**Problem to work on**
Below are the entries. Print only the lines starting at the one with "বিস্তারিত আসছে…" and ending at the one with "aber nicht mehr anmelden?!", exactly, with no pictures.

**The records**
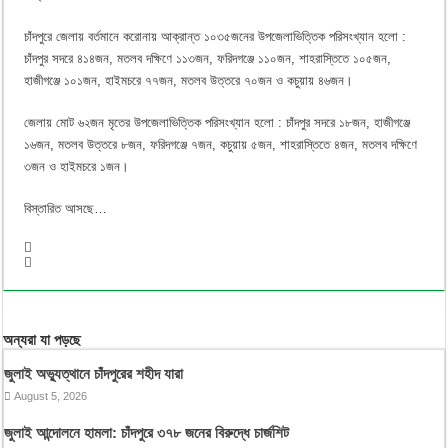
চাঁদপুরে জেলায় বর্তমানে করোনায় আক্রান্ত ১০৩৫জনের উপজেলাভিত্তিক পরিসংখ্যান হলো :
চাঁদপুর সদরে ৪১৪জন, মতলব দক্ষিণে ১১৩জন, ফরিদগঞ্জে ১১০জন, শাহরাস্তিতে ১০৫জন,
হাজীগঞ্জে ১০১জন, হাইমচরে ৭৭জন, মতলব উত্তরে ৭০জন ও কচুয়ায় ৪৬জন।
জেলায় মোট ৬২জন মৃতের উপজেলাভিত্তিক পরিসংখ্যান হলো : চাঁদপুর সদরে ১৮জন, হাজীগঞ্জে
১৬জন, মতলব উত্তরে ৮জন, ফরিদগঞ্জে ৭জন, কচুয়ায় ৫জন, শাহরাস্তিতে ৪জন, মতলব দক্ষিণে
৩জন ও হাইমচরে ১জন।
বিস্তারিত আসছে…
অন্যরা যা পড়ছে
জুলাই অভ্যুত্থানে চাঁদপুরের শহীদ যারা
August 5, 2026
জুলাই আন্দোলনে হামলা: চাঁদপুরে ৩৭৮ জনের বিরুদ্ধে চার্জশিট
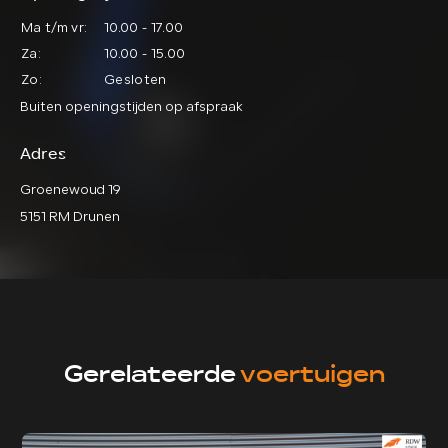
Ma t/m vr:
10.00 - 17.00
Za:
10.00 - 15.00
Zo:
Gesloten
Buiten openingstijden op afspraak
Adres
Groenewoud 19
5151 RM Drunen
Gerelateerde
voertuigen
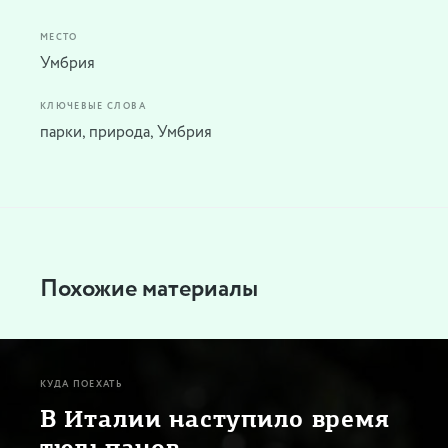
МЕСТО
Умбрия
КЛЮЧЕВЫЕ СЛОВА
парки
,
природа
,
Умбрия
Похожие материалы
КУДА ПОЕХАТЬ
В Италии наступило время
тюльпанов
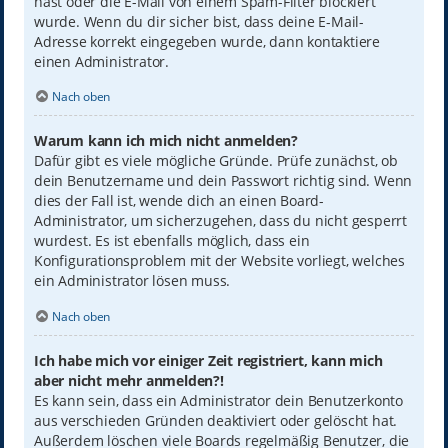
hast oder die E-Mail von einem Spam-Filter blockiert
wurde. Wenn du dir sicher bist, dass deine E-Mail-
Adresse korrekt eingegeben wurde, dann kontaktiere
einen Administrator.
Nach oben
Warum kann ich mich nicht anmelden?
Dafür gibt es viele mögliche Gründe. Prüfe zunächst, ob
dein Benutzername und dein Passwort richtig sind. Wenn
dies der Fall ist, wende dich an einen Board-
Administrator, um sicherzugehen, dass du nicht gesperrt
wurdest. Es ist ebenfalls möglich, dass ein
Konfigurationsproblem mit der Website vorliegt, welches
ein Administrator lösen muss.
Nach oben
Ich habe mich vor einiger Zeit registriert, kann mich
aber nicht mehr anmelden?!
Es kann sein, dass ein Administrator dein Benutzerkonto
aus verschieden Gründen deaktiviert oder gelöscht hat.
Außerdem löschen viele Boards regelmäßig Benutzer, die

**Solved exercise**
বিস্তারিত আসছে…
অন্যরা যা পড়ছে
জুলাই অভ্যুত্থানে চাঁদপুরের শহীদ যারা
August 5, 2026
জুলাই আন্দোলনে হামলা: চাঁদপুরে ৩৭৮ জনের বিরুদ্ধে চার্জশিট
Ma t/m vr:
10.00 - 17.00
Za:
10.00 - 15.00
Zo:
Gesloten
Buiten openingstijden op afspraak
Adres
Groenewoud 19
5151 RM Drunen
Gerelateerde
voertuigen
МЕСТО
Умбрия
КЛЮЧЕВЫЕ СЛОВА
парки
,
природа
,
Умбрия
Похожие материалы
КУДА ПОЕХАТЬ
В Италии наступило время
тюльпанов
hast oder die E-Mail von einem Spam-Filter blockiert
wurde. Wenn du dir sicher bist, dass deine E-Mail-
Adresse korrekt eingegeben wurde, dann kontaktiere
einen Administrator.
Nach oben
Warum kann ich mich nicht anmelden?
Dafür gibt es viele mögliche Gründe. Prüfe zunächst, ob
dein Benutzername und dein Passwort richtig sind. Wenn
dies der Fall ist, wende dich an einen Board-
Administrator, um sicherzugehen, dass du nicht gesperrt
wurdest. Es ist ebenfalls möglich, dass ein
Konfigurationsproblem mit der Website vorliegt, welches
ein Administrator lösen muss.
Nach oben
Ich habe mich vor einiger Zeit registriert, kann mich
aber nicht mehr anmelden?!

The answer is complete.